As my heart beats were speeding,
drumming louder and louder, my restless eyes moving randomly, erratically, frequently,
everywhere without sight.
I was chained by my ghosts, left between either
moving forward, facing my ghosts and impelling them away, making my own passage
for the truth, defying every monster hiding behind every tree ahead ready to
take me down, defying myself as a prey, or drowning in my whirlpool of fears
and illusions. I had to choose.
The moment I made the choice, I was
alone no more. I felt HIM inside me,
securing my heart, sharpening my sight removing all my distractions and shadows,
making me see what I needed to see. With every step I took, armored with
courage and faith I became.
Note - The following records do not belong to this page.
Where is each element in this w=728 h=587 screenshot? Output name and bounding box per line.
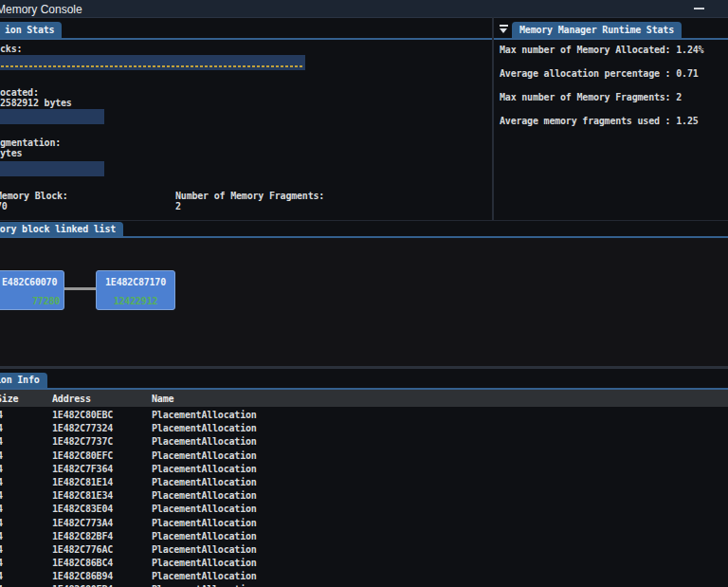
cell-size: 4 xyxy=(0,503,3,515)
memory-fragments-label: Number of Memory Fragments: xyxy=(175,191,324,201)
cell-name: PlacementAllocation xyxy=(152,543,257,556)
cell-size: 4 xyxy=(0,570,3,582)
minimize-button[interactable] xyxy=(693,4,706,13)
tab-allocation-stats[interactable]: ion Stats xyxy=(0,22,62,38)
tab-bar-underline xyxy=(0,38,728,40)
memory-blocks-plot xyxy=(0,55,305,70)
cell-size: 4 xyxy=(0,489,3,502)
runtime-stat-line: Average memory fragments used : 1.25 xyxy=(500,116,703,139)
memory-node[interactable]: 1E482C87170 12422912 xyxy=(96,270,175,310)
cell-size: 4 xyxy=(0,543,3,556)
collapse-arrow-triangle xyxy=(500,28,507,33)
cell-address: 1E482C80EB4 xyxy=(52,583,113,587)
cell-size: 4 xyxy=(0,530,3,542)
cell-address: 1E482C7F364 xyxy=(52,463,113,475)
window-title: Memory Console xyxy=(0,3,82,16)
cell-name: PlacementAllocation xyxy=(152,476,257,488)
table-row[interactable]: 4 1E482C81E14 PlacementAllocation xyxy=(0,475,728,488)
cell-name: PlacementAllocation xyxy=(152,583,257,587)
cell-address: 1E482C83E04 xyxy=(52,503,113,515)
tab-runtime-stats[interactable]: Memory Manager Runtime Stats xyxy=(512,22,682,38)
node-size: 12422912 xyxy=(97,296,174,306)
cell-address: 1E482C773A4 xyxy=(52,517,113,529)
node-size: 77280 xyxy=(32,296,60,306)
memory-allocated-bar xyxy=(0,109,104,124)
table-row[interactable]: 4 1E482C773A4 PlacementAllocation xyxy=(0,516,728,529)
cell-address: 1E482C81E14 xyxy=(52,476,113,488)
tab-linked-list[interactable]: mory block linked list xyxy=(0,222,123,237)
cell-size: 4 xyxy=(0,463,3,475)
table-row[interactable]: 4 1E482C82BF4 PlacementAllocation xyxy=(0,529,728,542)
minus-icon xyxy=(694,8,704,9)
cell-name: PlacementAllocation xyxy=(152,557,257,569)
cell-name: PlacementAllocation xyxy=(152,422,257,434)
table-row[interactable]: 4 1E482C77324 PlacementAllocation xyxy=(0,421,728,434)
memory-node[interactable]: E482C60070 77280 xyxy=(0,270,64,310)
node-address: 1E482C87170 xyxy=(97,277,174,287)
table-row[interactable]: 4 1E482C86B94 PlacementAllocation xyxy=(0,569,728,582)
column-header-name[interactable]: Name xyxy=(152,394,173,404)
runtime-stats-list: Max number of Memory Allocated: 1.24% Av… xyxy=(500,45,703,139)
runtime-stat-line: Max number of Memory Fragments: 2 xyxy=(500,92,703,116)
title-bar[interactable]: Memory Console xyxy=(0,0,728,18)
cell-size: 4 xyxy=(0,409,3,421)
cell-size: 4 xyxy=(0,557,3,569)
plot-dashed-line xyxy=(1,65,304,68)
table-row[interactable]: 4 1E482C83E04 PlacementAllocation xyxy=(0,502,728,515)
table-row[interactable]: 4 1E482C86BC4 PlacementAllocation xyxy=(0,556,728,569)
panel-divider[interactable] xyxy=(492,17,494,221)
cell-name: PlacementAllocation xyxy=(152,503,257,515)
table-row[interactable]: 4 1E482C7737C PlacementAllocation xyxy=(0,434,728,448)
node-address: E482C60070 xyxy=(2,277,57,287)
section-resize-separator[interactable] xyxy=(0,366,728,369)
section-divider xyxy=(0,220,728,221)
table-row[interactable]: 4 1E482C81E34 PlacementAllocation xyxy=(0,488,728,502)
cell-name: PlacementAllocation xyxy=(152,570,257,582)
cell-size: 4 xyxy=(0,435,3,448)
table-row[interactable]: 4 1E482C7F364 PlacementAllocation xyxy=(0,462,728,475)
cell-address: 1E482C81E34 xyxy=(52,489,113,502)
column-header-address[interactable]: Address xyxy=(52,394,91,404)
memory-allocated-label: ocated: xyxy=(0,87,39,98)
memory-block-value: 70 xyxy=(0,201,8,211)
cell-size: 4 xyxy=(0,517,3,529)
cell-size: 4 xyxy=(0,449,3,462)
runtime-stat-line: Max number of Memory Allocated: 1.24% xyxy=(500,45,703,68)
table-row[interactable]: 4 1E482C776AC PlacementAllocation xyxy=(0,542,728,556)
cell-name: PlacementAllocation xyxy=(152,409,257,421)
memory-block-label: Memory Block: xyxy=(0,191,68,201)
cell-name: PlacementAllocation xyxy=(152,517,257,529)
collapse-arrow-icon[interactable] xyxy=(499,25,509,34)
cell-address: 1E482C776AC xyxy=(52,543,113,556)
fragmentation-value: ytes xyxy=(0,148,22,158)
cell-name: PlacementAllocation xyxy=(152,530,257,542)
cell-address: 1E482C80EBC xyxy=(52,409,113,421)
runtime-stat-line: Average allocation percentage : 0.71 xyxy=(500,68,703,92)
column-header-size[interactable]: Size xyxy=(0,394,18,404)
cell-size: 4 xyxy=(0,476,3,488)
table-header-row: Size Address Name xyxy=(0,390,728,407)
allocation-table-body: 4 1E482C80EBC PlacementAllocation 4 1E48… xyxy=(0,408,728,587)
fragmentation-bar xyxy=(0,161,104,176)
cell-name: PlacementAllocation xyxy=(152,489,257,502)
cell-name: PlacementAllocation xyxy=(152,449,257,462)
table-row[interactable]: 4 1E482C80EFC PlacementAllocation xyxy=(0,449,728,462)
memory-blocks-label: cks: xyxy=(0,44,22,54)
memory-console-window: Memory Console ion Stats cks: ocated: 25… xyxy=(0,0,728,587)
memory-fragments-value: 2 xyxy=(175,201,181,211)
tab-allocation-info[interactable]: ion Info xyxy=(0,373,47,388)
node-editor-canvas[interactable]: E482C60070 77280 1E482C87170 12422912 xyxy=(0,238,728,366)
cell-name: PlacementAllocation xyxy=(152,435,257,448)
table-row[interactable]: 4 1E482C80EBC PlacementAllocation xyxy=(0,408,728,421)
cell-address: 1E482C80EFC xyxy=(52,449,113,462)
cell-address: 1E482C86BC4 xyxy=(52,557,113,569)
cell-address: 1E482C82BF4 xyxy=(52,530,113,542)
cell-size: 4 xyxy=(0,583,3,587)
cell-address: 1E482C86B94 xyxy=(52,570,113,582)
cell-size: 4 xyxy=(0,422,3,434)
table-row[interactable]: 4 1E482C80EB4 PlacementAllocation xyxy=(0,582,728,587)
fragmentation-label: gmentation: xyxy=(0,138,61,148)
cell-address: 1E482C77324 xyxy=(52,422,113,434)
cell-address: 1E482C7737C xyxy=(52,435,113,448)
cell-name: PlacementAllocation xyxy=(152,463,257,475)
By the darkness of my demons, I was baptized.
As I kept moving, with a heart of a child
ringing joyful excitement exploring the world, the light kept dawning
glamorously and I saw the forest revelations; beauty to enjoy, wonders to
explore, peace and solitude that deserved gratitude.
Such a night it was, in the forest that
made me realize that it’s all about me, choices I have to make, fears I can
conquer, and the faith I needed to see.
About my destination, I never knew.
I never cared.
I was the one creating my forest,
for I knew that every step I was taking was northed to HIM, and gets me closer.
Free.
For me, that was enough.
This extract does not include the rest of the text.